_Collected data:_
════════════════
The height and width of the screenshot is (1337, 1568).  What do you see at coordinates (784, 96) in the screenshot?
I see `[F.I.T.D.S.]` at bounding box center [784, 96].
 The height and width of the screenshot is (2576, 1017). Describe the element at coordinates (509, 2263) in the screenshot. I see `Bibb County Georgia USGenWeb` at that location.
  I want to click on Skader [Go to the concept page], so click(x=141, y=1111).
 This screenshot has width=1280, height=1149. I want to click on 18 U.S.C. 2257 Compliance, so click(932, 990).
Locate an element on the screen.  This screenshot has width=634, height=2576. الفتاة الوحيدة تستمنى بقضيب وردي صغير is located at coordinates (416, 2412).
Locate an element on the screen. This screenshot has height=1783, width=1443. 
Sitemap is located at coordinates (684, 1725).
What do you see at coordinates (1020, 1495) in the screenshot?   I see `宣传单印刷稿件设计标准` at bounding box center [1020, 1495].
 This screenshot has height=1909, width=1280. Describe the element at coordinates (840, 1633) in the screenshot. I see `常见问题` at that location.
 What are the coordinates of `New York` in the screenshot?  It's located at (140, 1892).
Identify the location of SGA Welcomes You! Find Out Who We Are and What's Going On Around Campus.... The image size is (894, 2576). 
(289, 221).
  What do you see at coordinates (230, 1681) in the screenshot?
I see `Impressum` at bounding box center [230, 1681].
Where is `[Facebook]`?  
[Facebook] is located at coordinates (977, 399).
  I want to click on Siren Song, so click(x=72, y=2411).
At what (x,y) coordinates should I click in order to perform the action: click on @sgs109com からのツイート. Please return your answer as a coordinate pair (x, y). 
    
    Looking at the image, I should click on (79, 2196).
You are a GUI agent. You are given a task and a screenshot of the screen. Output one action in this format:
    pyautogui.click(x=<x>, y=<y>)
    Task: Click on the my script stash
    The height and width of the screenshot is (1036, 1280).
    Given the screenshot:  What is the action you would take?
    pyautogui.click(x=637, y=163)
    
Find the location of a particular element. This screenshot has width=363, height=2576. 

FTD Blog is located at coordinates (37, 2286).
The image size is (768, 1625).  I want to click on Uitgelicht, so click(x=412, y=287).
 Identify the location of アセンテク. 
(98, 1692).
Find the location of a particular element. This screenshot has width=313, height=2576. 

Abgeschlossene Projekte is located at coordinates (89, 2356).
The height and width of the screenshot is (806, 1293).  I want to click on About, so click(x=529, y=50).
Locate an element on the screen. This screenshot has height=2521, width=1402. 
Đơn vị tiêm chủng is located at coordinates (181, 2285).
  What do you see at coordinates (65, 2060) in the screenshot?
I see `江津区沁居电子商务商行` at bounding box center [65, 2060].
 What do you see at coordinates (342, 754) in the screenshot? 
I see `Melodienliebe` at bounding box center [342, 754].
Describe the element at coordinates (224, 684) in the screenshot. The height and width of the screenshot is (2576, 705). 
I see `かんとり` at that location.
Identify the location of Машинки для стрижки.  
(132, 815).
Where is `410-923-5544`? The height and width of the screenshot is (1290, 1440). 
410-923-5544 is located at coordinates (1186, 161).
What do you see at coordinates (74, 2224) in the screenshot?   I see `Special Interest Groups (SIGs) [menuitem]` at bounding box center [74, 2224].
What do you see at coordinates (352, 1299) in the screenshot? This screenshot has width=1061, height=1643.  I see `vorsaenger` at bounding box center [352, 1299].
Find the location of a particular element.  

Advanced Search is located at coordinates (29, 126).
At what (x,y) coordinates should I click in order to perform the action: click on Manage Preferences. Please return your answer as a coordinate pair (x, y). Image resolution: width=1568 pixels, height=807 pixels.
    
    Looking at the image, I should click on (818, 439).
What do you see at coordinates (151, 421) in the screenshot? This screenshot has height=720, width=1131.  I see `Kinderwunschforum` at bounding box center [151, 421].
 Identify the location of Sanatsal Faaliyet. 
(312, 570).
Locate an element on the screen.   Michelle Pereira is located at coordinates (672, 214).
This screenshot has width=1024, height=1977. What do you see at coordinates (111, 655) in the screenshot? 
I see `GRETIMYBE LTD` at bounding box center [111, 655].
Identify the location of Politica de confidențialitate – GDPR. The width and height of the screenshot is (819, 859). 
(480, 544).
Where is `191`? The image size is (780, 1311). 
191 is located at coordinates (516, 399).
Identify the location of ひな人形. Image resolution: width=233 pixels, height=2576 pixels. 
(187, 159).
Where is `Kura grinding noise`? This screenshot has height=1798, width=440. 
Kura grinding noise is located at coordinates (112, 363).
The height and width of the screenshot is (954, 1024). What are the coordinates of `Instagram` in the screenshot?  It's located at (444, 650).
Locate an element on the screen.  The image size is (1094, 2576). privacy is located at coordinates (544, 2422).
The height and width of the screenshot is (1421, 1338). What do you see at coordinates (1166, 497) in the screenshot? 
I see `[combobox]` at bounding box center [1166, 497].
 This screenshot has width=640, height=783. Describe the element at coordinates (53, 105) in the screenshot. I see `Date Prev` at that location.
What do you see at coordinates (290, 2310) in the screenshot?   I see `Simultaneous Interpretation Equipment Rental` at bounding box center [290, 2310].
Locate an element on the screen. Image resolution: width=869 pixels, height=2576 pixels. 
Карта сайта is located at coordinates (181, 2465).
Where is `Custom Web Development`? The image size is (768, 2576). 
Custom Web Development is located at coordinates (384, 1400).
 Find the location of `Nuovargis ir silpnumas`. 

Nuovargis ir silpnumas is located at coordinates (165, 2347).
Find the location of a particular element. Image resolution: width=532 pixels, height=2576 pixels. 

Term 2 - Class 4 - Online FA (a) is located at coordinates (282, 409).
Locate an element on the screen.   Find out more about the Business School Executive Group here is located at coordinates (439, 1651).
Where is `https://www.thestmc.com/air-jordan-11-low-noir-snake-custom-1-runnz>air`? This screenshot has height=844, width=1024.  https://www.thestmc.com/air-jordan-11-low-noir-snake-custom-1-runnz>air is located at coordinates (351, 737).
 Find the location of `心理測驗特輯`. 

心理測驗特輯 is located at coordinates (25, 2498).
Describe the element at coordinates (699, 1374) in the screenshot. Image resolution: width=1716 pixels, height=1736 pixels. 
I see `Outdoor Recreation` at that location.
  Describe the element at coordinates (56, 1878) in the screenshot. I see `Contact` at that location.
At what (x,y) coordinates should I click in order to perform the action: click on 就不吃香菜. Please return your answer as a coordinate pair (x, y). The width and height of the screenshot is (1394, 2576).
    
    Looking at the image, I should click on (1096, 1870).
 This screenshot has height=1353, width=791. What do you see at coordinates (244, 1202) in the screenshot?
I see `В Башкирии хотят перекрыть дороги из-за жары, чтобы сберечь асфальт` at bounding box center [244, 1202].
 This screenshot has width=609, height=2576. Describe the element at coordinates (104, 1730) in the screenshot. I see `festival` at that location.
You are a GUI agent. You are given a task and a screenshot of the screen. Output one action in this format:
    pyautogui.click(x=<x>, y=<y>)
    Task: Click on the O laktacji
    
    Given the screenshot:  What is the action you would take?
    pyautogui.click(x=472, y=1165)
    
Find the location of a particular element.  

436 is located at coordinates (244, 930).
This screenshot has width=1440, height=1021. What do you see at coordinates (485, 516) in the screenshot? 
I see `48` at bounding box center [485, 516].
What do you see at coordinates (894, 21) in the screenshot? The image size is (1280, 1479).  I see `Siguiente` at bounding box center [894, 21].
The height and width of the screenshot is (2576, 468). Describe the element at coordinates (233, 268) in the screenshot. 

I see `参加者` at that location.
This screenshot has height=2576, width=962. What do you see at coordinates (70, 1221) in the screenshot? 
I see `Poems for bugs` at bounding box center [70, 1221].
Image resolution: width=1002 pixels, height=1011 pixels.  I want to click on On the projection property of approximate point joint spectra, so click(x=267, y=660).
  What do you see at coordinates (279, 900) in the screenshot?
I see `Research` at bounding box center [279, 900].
════════════════
_What the task asks:_ Could you set down, word for word, only the lines above from the line with "pixels, height=807 pixels." to the line with "What do you see at coordinates (290, 2310)", including both?

_Response to this exercise:_
At what (x,y) coordinates should I click in order to perform the action: click on Manage Preferences. Please return your answer as a coordinate pair (x, y). Image resolution: width=1568 pixels, height=807 pixels.
    
    Looking at the image, I should click on (818, 439).
What do you see at coordinates (151, 421) in the screenshot? This screenshot has height=720, width=1131.  I see `Kinderwunschforum` at bounding box center [151, 421].
 Identify the location of Sanatsal Faaliyet. 
(312, 570).
Locate an element on the screen.   Michelle Pereira is located at coordinates (672, 214).
This screenshot has width=1024, height=1977. What do you see at coordinates (111, 655) in the screenshot? 
I see `GRETIMYBE LTD` at bounding box center [111, 655].
Identify the location of Politica de confidențialitate – GDPR. The width and height of the screenshot is (819, 859). 
(480, 544).
Where is `191`? The image size is (780, 1311). 
191 is located at coordinates (516, 399).
Identify the location of ひな人形. Image resolution: width=233 pixels, height=2576 pixels. 
(187, 159).
Where is `Kura grinding noise`? This screenshot has height=1798, width=440. 
Kura grinding noise is located at coordinates (112, 363).
The height and width of the screenshot is (954, 1024). What are the coordinates of `Instagram` in the screenshot?  It's located at (444, 650).
Locate an element on the screen.  The image size is (1094, 2576). privacy is located at coordinates (544, 2422).
The height and width of the screenshot is (1421, 1338). What do you see at coordinates (1166, 497) in the screenshot? 
I see `[combobox]` at bounding box center [1166, 497].
 This screenshot has width=640, height=783. Describe the element at coordinates (53, 105) in the screenshot. I see `Date Prev` at that location.
What do you see at coordinates (290, 2310) in the screenshot?   I see `Simultaneous Interpretation Equipment Rental` at bounding box center [290, 2310].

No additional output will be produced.